# :(



## Akai-Chan (Feb 21, 2009)

Don;t seem to be having it too easy as of late. First Mum went into hospital, then yesterday my aunty went into hospital and they don't think she's coming out alive (breast cancer has finally won). They may send her home so she can die in the comfort of her own house but it's still really upsetting. She's my favourite relative and now the rest of her life can be counted in days on 2 hands  She's only 42. She'll be leaving behind a husband and 3 kids, 2 of them are only 6.

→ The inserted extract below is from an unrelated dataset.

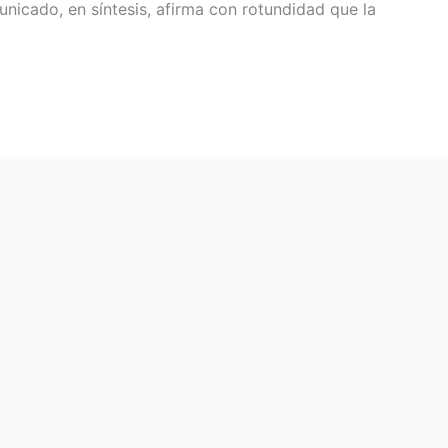
nicado, en síntesis, afirma con rotundidad que la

This might be my last message on here for a while. Going up to Cambridge this afternoon to see her and spend some time with her.

See you all soon.

Peace
Akai-Chan


----------



## thedogsmother (Aug 28, 2008)

Sorry to hear this Red, I wish there was something I could say to help, but sending you a cyber hug and some extra strength to get through this horrible time.


----------



## alyssa_liss (May 4, 2009)

wish we could do somethiong to help

(((((hug))))))


----------



## sequeena (Apr 30, 2009)

I am so sorry to hear this


----------



## Marcia (Mar 10, 2009)

I'm so sorry Red *Hugs*


----------



## toddy (Jan 24, 2009)

I am so sorry to hear your news.
My thoughts are with you at this very difficult time.xx


----------



## lau02 (May 24, 2009)

So sorry to hear this hun, sending big hugs for you at a difficult time.


----------



## DKDREAM (Sep 15, 2008)

I am so sorry to read your news I wish i had more to say at this difficult time.


----------



## DKDREAM (Sep 15, 2008)

PM me if you need a shoulder to lean on xx


----------



## marion..d (Nov 12, 2008)

im so sorry.. my thoughts are with you and your family


----------



## suzy93074 (Sep 3, 2008)

So sorry, sending lots of hugs and postive thoughts your way xxxx we are all here if you need us xx


----------



## cassie01 (Jul 11, 2008)

im so sorry, sending you all strength at this dificult time


----------



## CreativeLC (Aug 13, 2008)

Im so sorry about this, sending hugs to you and your family.


----------



## Akai-Chan (Feb 21, 2009)

Thank you all. I'm in Cambridge at the moment, spent all night with her but Mum drove me back to the house because I couldn;t stay awake. She's not showing any signs of getting better. It's so sad because her little girls are only 6 and they just don't understand what's going on. They just keep asking 'where's mummy? when's she coming home?' and I have no idea what to say to them 

It;s been nice to see the rest of my family though. Weird how we only ever come together when someone is dead or dying... :S

Peace
Akai-Chan


----------



## suzy93074 (Sep 3, 2008)

Akai-Chan said:


> Thank you all. I'm in Cambridge at the moment, spent all night with her but Mum drove me back to the house because I couldn;t stay awake. She's not showing any signs of getting better. It's so sad because her little girls are only 6 and they just don't understand what's going on. They just keep asking 'where's mummy? when's she coming home?' and I have no idea what to say to them
> 
> It;s been nice to see the rest of my family though. Weird how we only ever come together when someone is dead or dying... :S
> 
> ...


Awww so sorry it must be absolutely heartbreaking for you and your family....anytime you need to get things off your chest we are here for you.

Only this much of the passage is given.